I believe this will simplify our tests of these components and will reduce redundancies where we have the same information spread across multiple sub-components like data_names and data_info.

@jessegrabowski let me know what you think I put a little notebook together to showcase the changes.

review-notebook-app · 2025-11-02T17:50:42Z

Check out this pull request on

See visual diffs & provide feedback on Jupyter Notebooks.

Powered by ReviewNB

jessegrabowski

This is a great first pass, much cleaner than what we have now.

pymc_extras/statespace/models/structural/components/regression_dataclass.py

jessegrabowski · 2025-11-06T20:06:12Z

We can also keep all of the existing properties like state_names, shock_names, state_dims, etc, but move them to the base class and just extract the requested info from the relevant Info objects.

jessegrabowski · 2025-11-07T14:10:12Z

Reflecting on it, I am convinced this is the way to go. It's 1000x more ergonomic. I made some changes to your initial code to make the API more "dictionary like", and to reduce code duplication. I moved everything to statespace/core/properties.py, because this is ultimately going to replace what we have in both the core models and the components.

Dekermanjian · 2025-11-07T14:37:48Z

@jessegrabowski, this is looking really cool! What can I do to help push this forward?

jessegrabowski · 2025-11-07T15:04:06Z

Delete the new regression_dataclass.py and simply refactor regression.py to use the new stuff.

We should keep your notebook with the plan to add it as a new example for the docs. Or it can be merged into the custom statespace notebook. So that should also be updated to import from the new properties.py file

Dekermanjian · 2025-11-07T15:15:27Z

Perfect! I'll work on that today!! It is really looking cool!

pymc_extras/statespace/core/properties.py

pymc_extras/statespace/models/structural/components/regression.py

pymc_extras/statespace/models/structural/components/regression_dataclass.py

pymc_extras/statespace/models/structural/core.py

jessegrabowski · 2025-11-11T02:39:23Z

pymc_extras/statespace/models/utilities.py

-        SHOCK_DIM: ss_mod.shock_names,
-        SHOCK_AUX_DIM: ss_mod.shock_names,
-    }
+    ALL_STATE_COORD = Coord(dimension=ALL_STATE_DIM, labels=ss_mod.state_names)

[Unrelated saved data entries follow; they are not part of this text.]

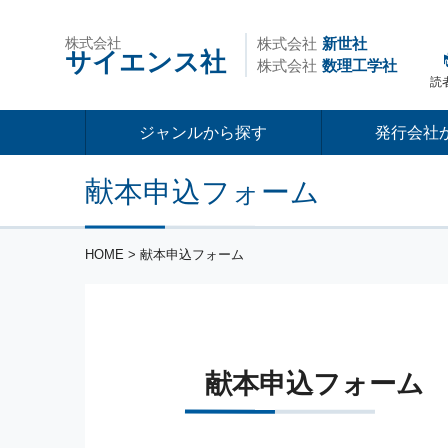
株式会社
株式会社
新世社
サイエンス社
株式会社
数理工学社
読
ジャンルから探す
発行会社
献本申込フォーム
HOME
> 献本申込フォーム
献本申込フォーム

This function should be eliminated in favor of the method CoordsInfo.defaults_from_model

This comment still stands. Is there anywhere we need this instead of just using CoordsInfo.defaults_from_model?

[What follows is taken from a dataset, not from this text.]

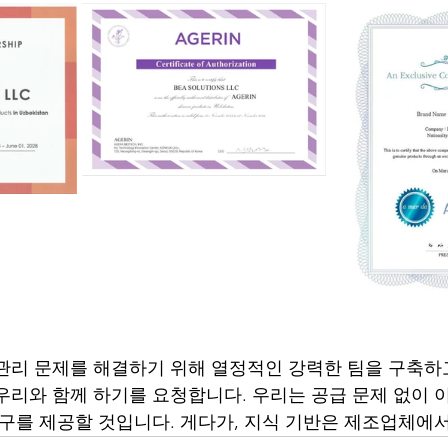
관리 문제를 해결하기 위해 열정적인 강력한 팀을 구축하
우리와 함께 하기를 요청합니다. 우리는 공급 문제 없이 
도구를 제공할 것입니다. 게다가, 지식 기반은 제조업체에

tests/statespace/core/test_properties.py

tests/statespace/models/structural/components/test_regression.py

tests/statespace/models/structural/conftest.py

Dekermanjian · 2025-11-11T12:20:08Z

@jessegrabowski, I agree with all of your comments above. I am going to start making those changes.

pymc_extras/statespace/core/properties.py

jessegrabowski

Incomplete review, I'll continue tomorrow AM

jessegrabowski · 2025-12-08T01:24:41Z

pymc_extras/statespace/core/properties.py

+            # if key in index:
+            #     raise ValueError(f"Duplicate {self.key_field} '{key}' detected.") # This needs to be possible for shared states


That shouldn't happen here though, it should come up in merge or add right? And we handle it there with the allow_duplicates flag

I think what happens is because our data classes are immutable the __post_init__ runs right after our merge/add because we always return new objects of the same dataclass and it see that there are duplicate keys even though the merge/add method had allowed them via allow_duplicates.

There shouldn't be duplicate keys in the final result though. My understanding was that if we set allow_duplicates=False, there's essentially a runtime guard that we aren't trying to add a key that already exists (this will error). If True, we don't raise an error and overwrite the existing key, like a python dictionary.

pymc_extras/statespace/core/properties.py

pymc_extras/statespace/models/structural/components/regression.py

pymc_extras/statespace/models/structural/core.py

pymc_extras/statespace/utils/message_tools.py

Dekermanjian · 2025-12-22T23:22:25Z

Hey @jessegrabowski, by switching a lot of the component attributes to properties I was able to simplify a good amount of downstream methods. If you don't mind taking a look at the current state of this before I go ahead and do the same with the rest of the SSM components.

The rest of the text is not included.